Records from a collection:
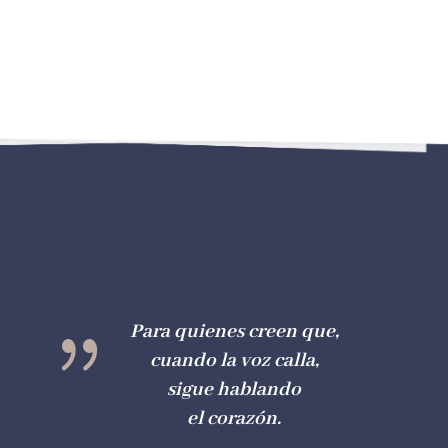
{
Para quienes creen que,
cuando la voz calla,
sigue hablando
el corazón.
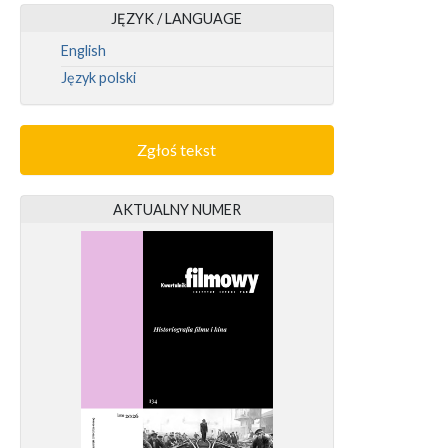
JĘZYK / LANGUAGE
English
Język polski
Zgłoś tekst
AKTUALNY NUMER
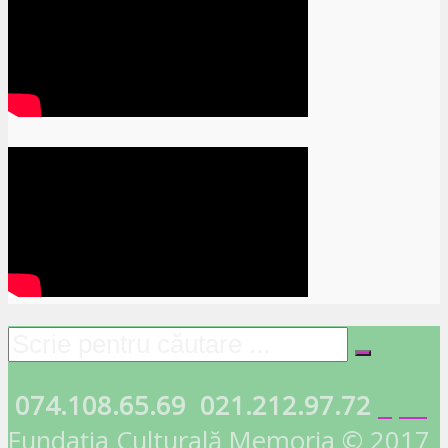
074.108.65.69
021.212.97.72
Fundația Culturală Memoria © 2017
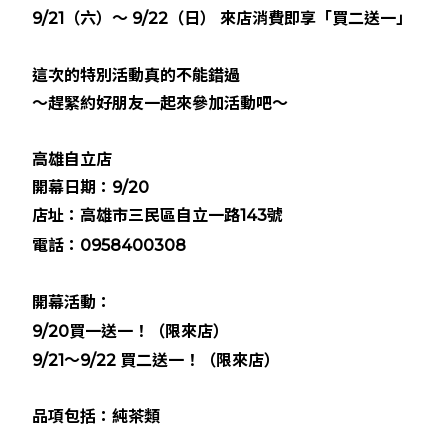
9/21（六）～ 9/22（日） 來店消費即享「買二送一」
這次的特別活動真的不能錯過
～趕緊約好朋友一起來參加活動吧～
高雄自立店
開幕日期：9/20
店址：
高雄市三民區自立一路143號
電話：
0958400308
開幕活動：
9/20買一送一！（限來店）
9/21～9/22 買二送一！（限來店）
品項包括：純茶類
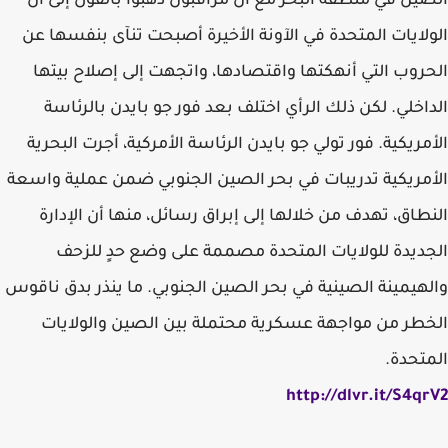
الصين في منطقة البحر مع أن مراقبون ذهبوا بالقول إلى أن
الولايات المتحدة في الآونة الأخيرة أصبحت تنآى بنفسها عن
الحروب التي أنهكتها واقتصادها، واتجهت إلى إصلاح بيتها
الداخلي. لكن ذلك الرأي اختلف بعد فور جو بايدن بالرئاسة
الأمريكية. فور تولي جو بايدن الرئاسة الأمركية، أجرت البحرية
الأمريكية تدريبات في بحر الصين الجنوبي ضمن عملية واسعة
النطاق، تهدف من خلالها إلى إبراق رسائل، منها أن الإدارة
الجديدة للولايات المتحدة مصممة على وضع حدٍ للزحف
والهيمينة الصينية في بحر الصين الجنوبي. ما ينذر بدق ناقوس
الخطر من مواجهة عسكرية محتملة بين الصين والولايات
المتحدة.
http://dlvr.it/S4qrV2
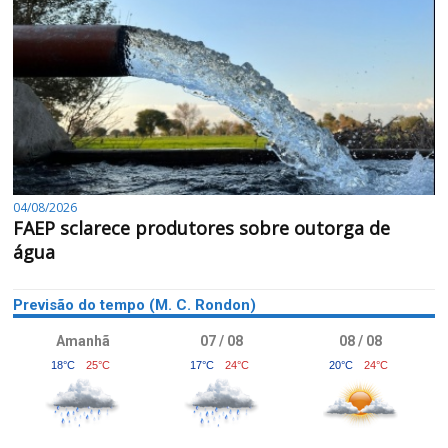
04/08/2026
FAEP sclarece produtores sobre outorga de
água
Previsão do tempo (M. C. Rondon)
Amanhã
07 / 08
08 / 08
18°C
25°C
17°C
24°C
20°C
24°C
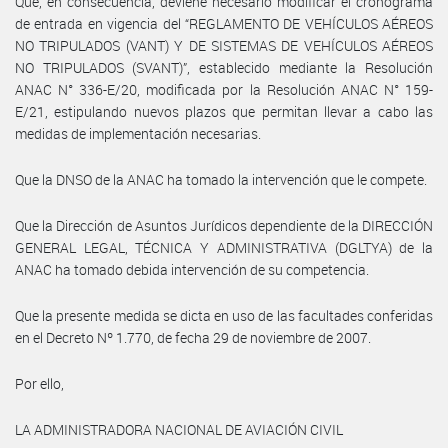
Que, en consecuencia, deviene necesario modificar el cronograma
de entrada en vigencia del “REGLAMENTO DE VEHÍCULOS AÉREOS
NO TRIPULADOS (VANT) Y DE SISTEMAS DE VEHÍCULOS AÉREOS
NO TRIPULADOS (SVANT)”, establecido mediante la Resolución
ANAC N° 336-E/20, modificada por la Resolución ANAC N° 159-
E/21, estipulando nuevos plazos que permitan llevar a cabo las
medidas de implementación necesarias.
Que la DNSO de la ANAC ha tomado la intervención que le compete.
Que la Dirección de Asuntos Jurídicos dependiente de la DIRECCIÓN
GENERAL LEGAL, TÉCNICA Y ADMINISTRATIVA (DGLTYA) de la
ANAC ha tomado debida intervención de su competencia.
Que la presente medida se dicta en uso de las facultades conferidas
en el Decreto Nº 1.770, de fecha 29 de noviembre de 2007.
Por ello,
LA ADMINISTRADORA NACIONAL DE AVIACIÓN CIVIL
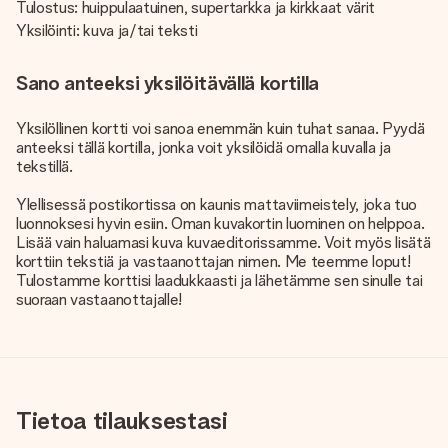
Tulostus: huippulaatuinen, supertarkka ja kirkkaat värit
Yksilöinti: kuva ja/tai teksti
Sano anteeksi yksilöitävällä kortilla
Yksilöllinen kortti voi sanoa enemmän kuin tuhat sanaa. Pyydä
anteeksi tällä kortilla, jonka voit yksilöidä omalla kuvalla ja
tekstillä.
Ylellisessä postikortissa on kaunis mattaviimeistely, joka tuo
luonnoksesi hyvin esiin. Oman kuvakortin luominen on helppoa.
Lisää vain haluamasi kuva kuvaeditorissamme. Voit myös lisätä
korttiin tekstiä ja vastaanottajan nimen. Me teemme loput!
Tulostamme korttisi laadukkaasti ja lähetämme sen sinulle tai
suoraan vastaanottajalle!
Tietoa tilauksestasi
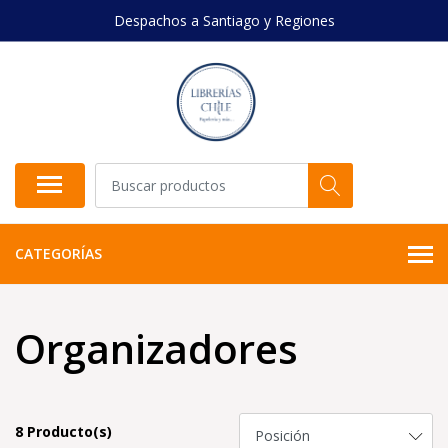
Despachos a Santiago y Regiones
CATEGORÍAS
Organizadores
8 Producto(s)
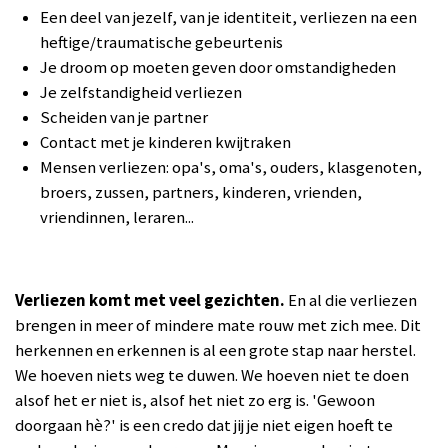
Een deel van jezelf, van je identiteit, verliezen na een
heftige/traumatische gebeurtenis
Je droom op moeten geven door omstandigheden
Je zelfstandigheid verliezen
Scheiden van je partner
Contact met je kinderen kwijtraken
Mensen verliezen: opa's, oma's, ouders, klasgenoten,
broers, zussen, partners, kinderen, vrienden,
vriendinnen, leraren...
Verliezen komt met veel gezichten.
En al die verliezen
brengen in meer of mindere mate rouw met zich mee. Dit
herkennen en erkennen is al een grote stap naar herstel.
We hoeven niets weg te duwen. We hoeven niet te doen
alsof het er niet is, alsof het niet zo erg is. 'Gewoon
doorgaan hè?' is een credo dat jij je niet eigen hoeft te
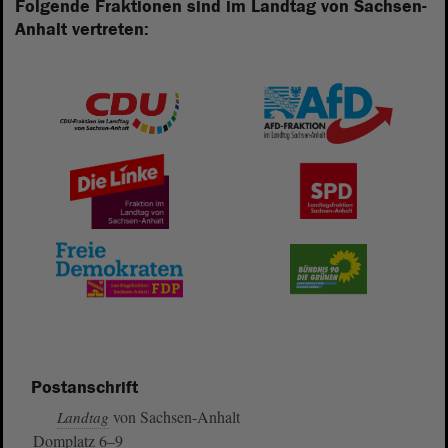
Folgende Fraktionen sind im Landtag von Sachsen-
Anhalt vertreten:
Postanschrift
von Sachsen-Anhalt
Landtag
Domplatz 6–9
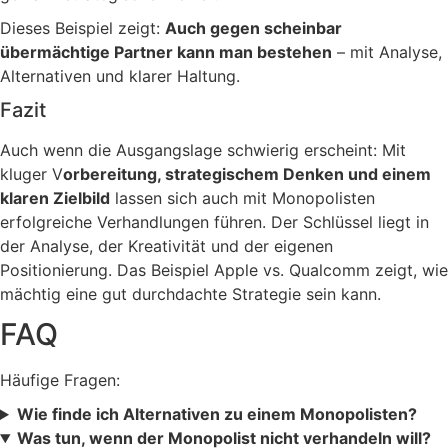
Dieses Beispiel zeigt:
Auch gegen scheinbar
übermächtige Partner kann man bestehen
– mit Analyse,
Alternativen und klarer Haltung.
Fazit
Auch wenn die Ausgangslage schwierig erscheint: Mit
kluger V
orbereitung, strategischem Denken und einem
klaren Zielbild
lassen sich auch mit Monopolisten
erfolgreiche Verhandlungen führen. Der Schlüssel liegt in
der Analyse, der Kreativität und der eigenen
Positionierung. Das Beispiel Apple vs. Qualcomm zeigt, wie
mächtig eine gut durchdachte Strategie sein kann.
FAQ
Häufige Fragen:
Wie finde ich Alternativen zu einem Monopolisten?
Was tun, wenn der Monopolist nicht verhandeln will?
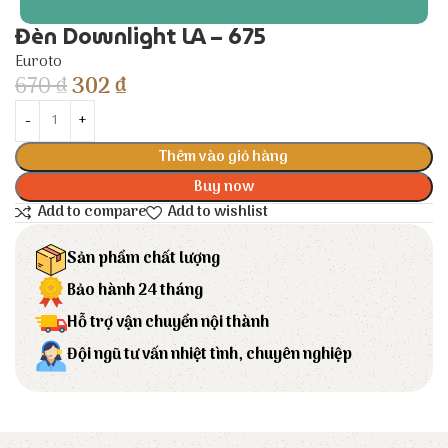
Đèn Downlight LA – 675
Euroto
670
₫
302
₫
Thêm vào giỏ hàng
Buy now
Add to compare
Add to wishlist
Sản phẩm chất lượng
Bảo hành 24 tháng
Hỗ trợ vận chuyển nội thành
Đội ngũ tư vấn nhiệt tình, chuyên nghiệp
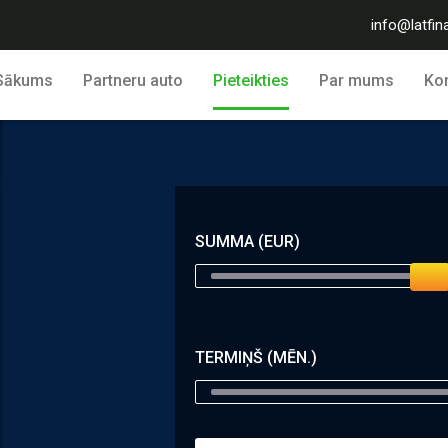
info@latfin
Sākums
Partneru auto
Pieteikties
Par mums
Kon
SUMMA (EUR)
TERMIŅŠ (MĒN.)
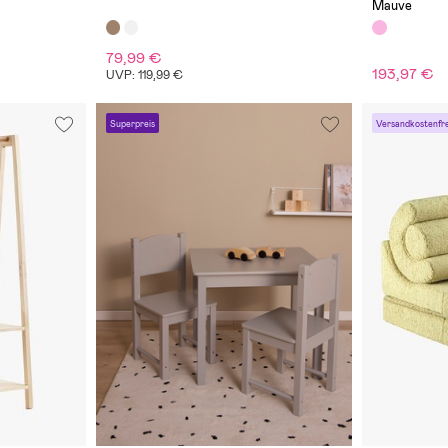
Mauve
79,99 €
193,97 €
UVP: 119,99 €
Superpreis
Versandkostenfre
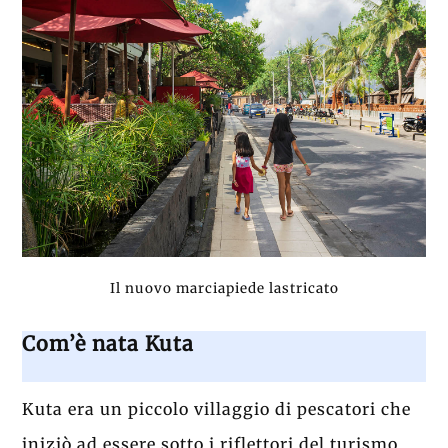
Il nuovo marciapiede lastricato
Com’è nata Kuta
Kuta era un piccolo villaggio di pescatori che
iniziò ad essere sotto i riflettori del turismo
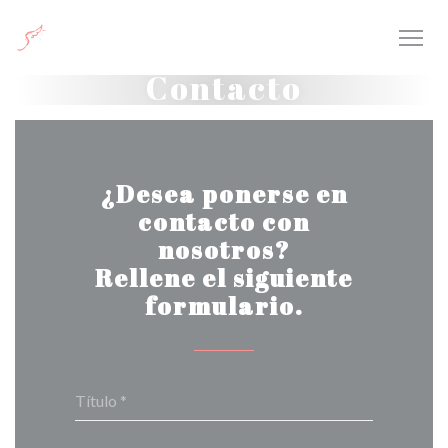
Personalización de sus opciones de cookies
Contacto
¿Desea ponerse en
contacto con
nosotros?
Rellene el siguiente
formulario.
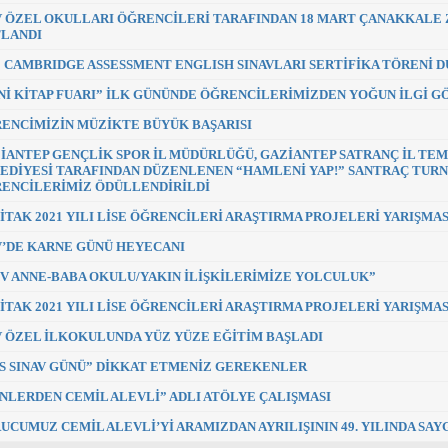
 ÖZEL OKULLARI ÖĞRENCİLERİ TARAFINDAN 18 MART ÇANAKKALE ZA
LANDI
0 CAMBRIDGE ASSESSMENT ENGLISH SINAVLARI SERTİFİKA TÖRENİ 
Nİ KİTAP FUARI” İLK GÜNÜNDE ÖĞRENCİLERİMİZDEN YOĞUN İLGİ G
ENCİMİZİN MÜZİKTE BÜYÜK BAŞARISI
İANTEP GENÇLİK SPOR İL MÜDÜRLÜĞÜ, GAZİANTEP SATRANÇ İL TEM
EDİYESİ TARAFINDAN DÜZENLENEN “HAMLENİ YAP!” SANTRAÇ TURN
ENCİLERİMİZ ÖDÜLLENDİRİLDİ
İTAK 2021 YILI LİSE ÖĞRENCİLERİ ARAŞTIRMA PROJELERİ YARIŞMAS
’DE KARNE GÜNÜ HEYECANI
V ANNE-BABA OKULU/YAKIN İLİŞKİLERİMİZE YOLCULUK”
İTAK 2021 YILI LİSE ÖĞRENCİLERİ ARAŞTIRMA PROJELERİ YARIŞMAS
 ÖZEL İLKOKULUNDA YÜZ YÜZE EĞİTİM BAŞLADI
S SINAV GÜNÜ” DİKKAT ETMENİZ GEREKENLER
NLERDEN CEMİL ALEVLİ” ADLI ATÖLYE ÇALIŞMASI
UCUMUZ CEMİL ALEVLİ’Yİ ARAMIZDAN AYRILIŞININ 49. YILINDA SA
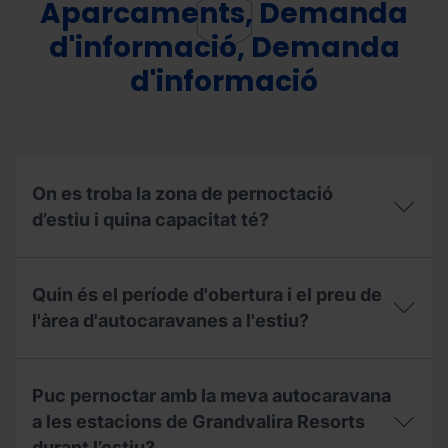
Aparcaments, Demanda
d'informació, Demanda
d'informació
On es troba la zona de pernoctació
d’estiu i quina capacitat té?
On
es
Quin és el període d'obertura i el preu de
troba
la
l'àrea d'autocaravanes a l'estiu?
zona
de
Quin
pernoctació
és
d’estiu
Puc pernoctar amb la meva autocaravana
el
i
període
a les estacions de Grandvalira Resorts
quina
d'obertura
capacitat
durant l’estiu?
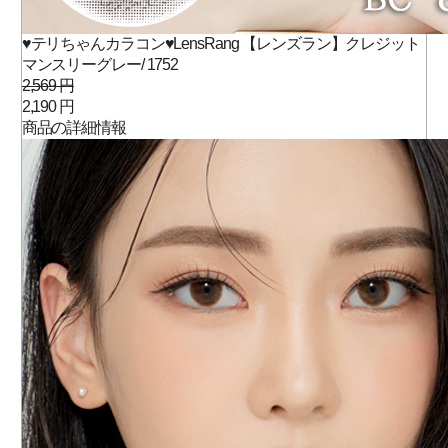
♥テリちゃんカラコン♥LensRang 【レンズラン】クレジット
マンスリーグレー/ 1752
2,569 円
2,190 円
商品の詳細情報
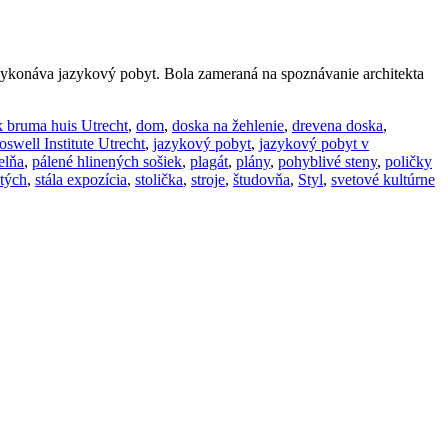
vykonáva jazykový pobyt. Bola zameraná na spoznávanie architekta
 bruma huis Utrecht
,
dom
,
doska na žehlenie
,
drevena doska
,
swell Institute Utrecht
,
jazykový pobyt
,
jazykový pobyt v
elňa
,
pálené hlinených sošiek
,
plagát
,
plány
,
pohyblivé steny
,
poličky
tých
,
stála expozícia
,
stolička
,
stroje
,
študovňa
,
Styl
,
svetové kultúrne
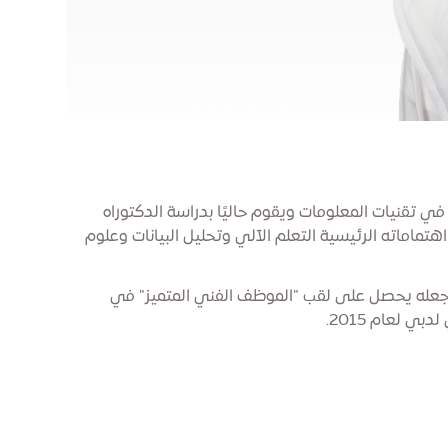
ي تقنيات المعلومات ويقوم حاليًا بدراسة الدكتوراه
تماماته الرئيسية التعلم الآلي وتحليل البيانات وعلوم
جعله يحصل على لقب "الموظف الفني المتميز" في
بي لعام 2015.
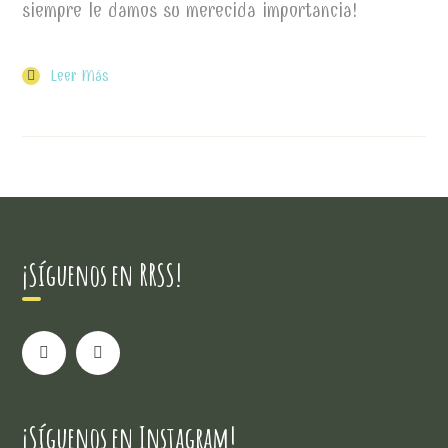
siempre le damos su merecida importancia!
Leer Más
¡Síguenos en RRSS!
¡Síguenos en Instagram!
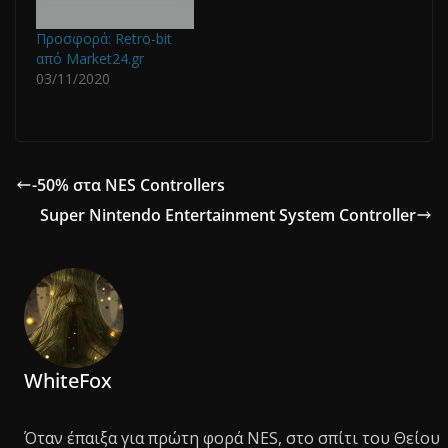
Προσφορά: Retro-bit
από Market24.gr
03/11/2020
-50% στα NES Controllers
Super Nintendo Entertainment System Controller
WhiteFox
Όταν έπαιξα για πρώτη φορά NES, στο σπίτι του Θείου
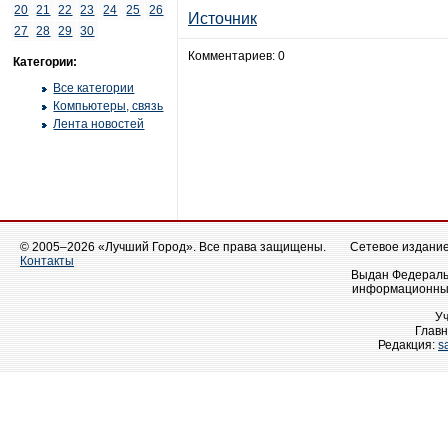
20
21
22
23
24
25
26
Источник
27
28
29
30
Комментариев: 0
Категории:
Все категории
Компьютеры, связь
Лента новостей
© 2005–2026 «Лучший Город». Все права защищены.
Сетевое издание 
Контакты
Выдан Федеральн
информационных
У
Главн
Редакция:
s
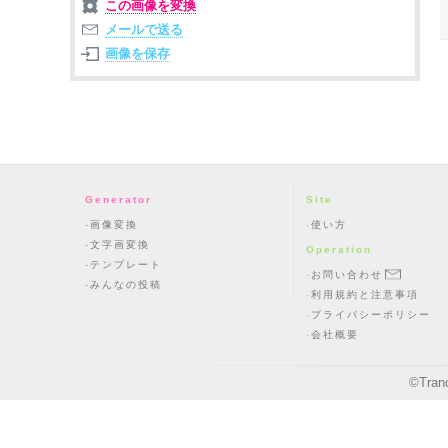
この画像を変換
メールで送る
画像を保存
Generator
Site
画像変換
使い方
文字画変換
Operation
テンプレート
お問い合わせ
みんなの投稿
利用規約と注意事項
プライバシーポリシー
会社概要
©
Tran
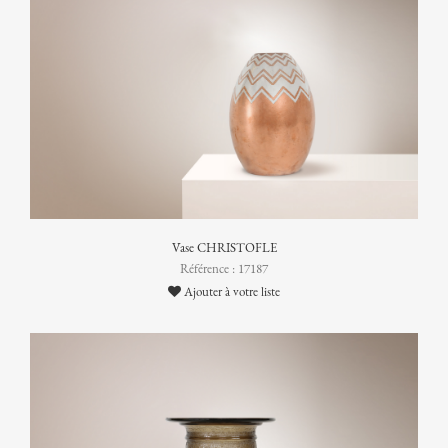
Vase CHRISTOFLE
Référence : 17187
Ajouter à votre liste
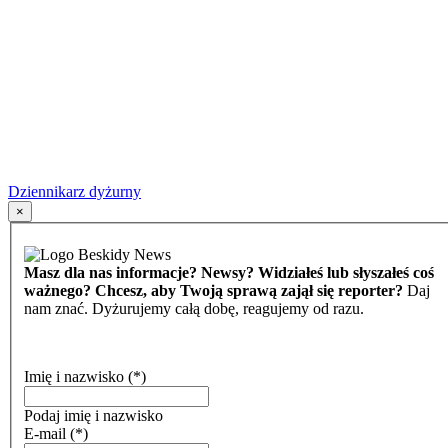
Dziennikarz dyżurny
×
Masz dla nas informacje? Newsy? Widziałeś lub słyszałeś coś
ważnego? Chcesz, aby Twoją sprawą zajął się reporter?
Daj
nam znać. Dyżurujemy całą dobę, reagujemy od razu.
Imię i nazwisko
(*)
Podaj imię i nazwisko
E-mail
(*)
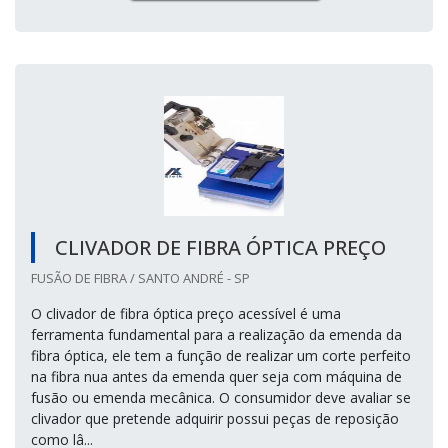
CLIVADOR DE FIBRA ÓPTICA PREÇO
FUSÃO DE FIBRA / SANTO ANDRÉ - SP
O clivador de fibra óptica preço acessível é uma
ferramenta fundamental para a realização da emenda da
fibra óptica, ele tem a função de realizar um corte perfeito
na fibra nua antes da emenda quer seja com máquina de
fusão ou emenda mecânica. O consumidor deve avaliar se
clivador que pretende adquirir possui peças de reposição
como lâ...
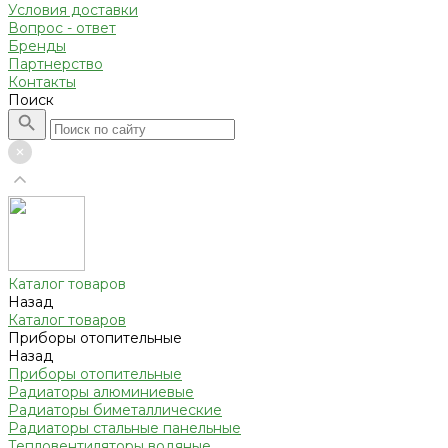
Условия доставки
Вопрос - ответ
Бренды
Партнерство
Контакты
Поиск
Каталог товаров
Назад
Каталог товаров
Приборы отопительные
Назад
Приборы отопительные
Радиаторы алюминиевые
Радиаторы биметаллические
Радиаторы стальные панельные
Тепловентиляторы водяные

(DIRECTIONS FOR THIS TASK): The required output is each line of the entries that contains the word "Anhalt".

(OUTPUT OF THE EXERCISE):
Anhalt vertreten:
von Sachsen-Anhalt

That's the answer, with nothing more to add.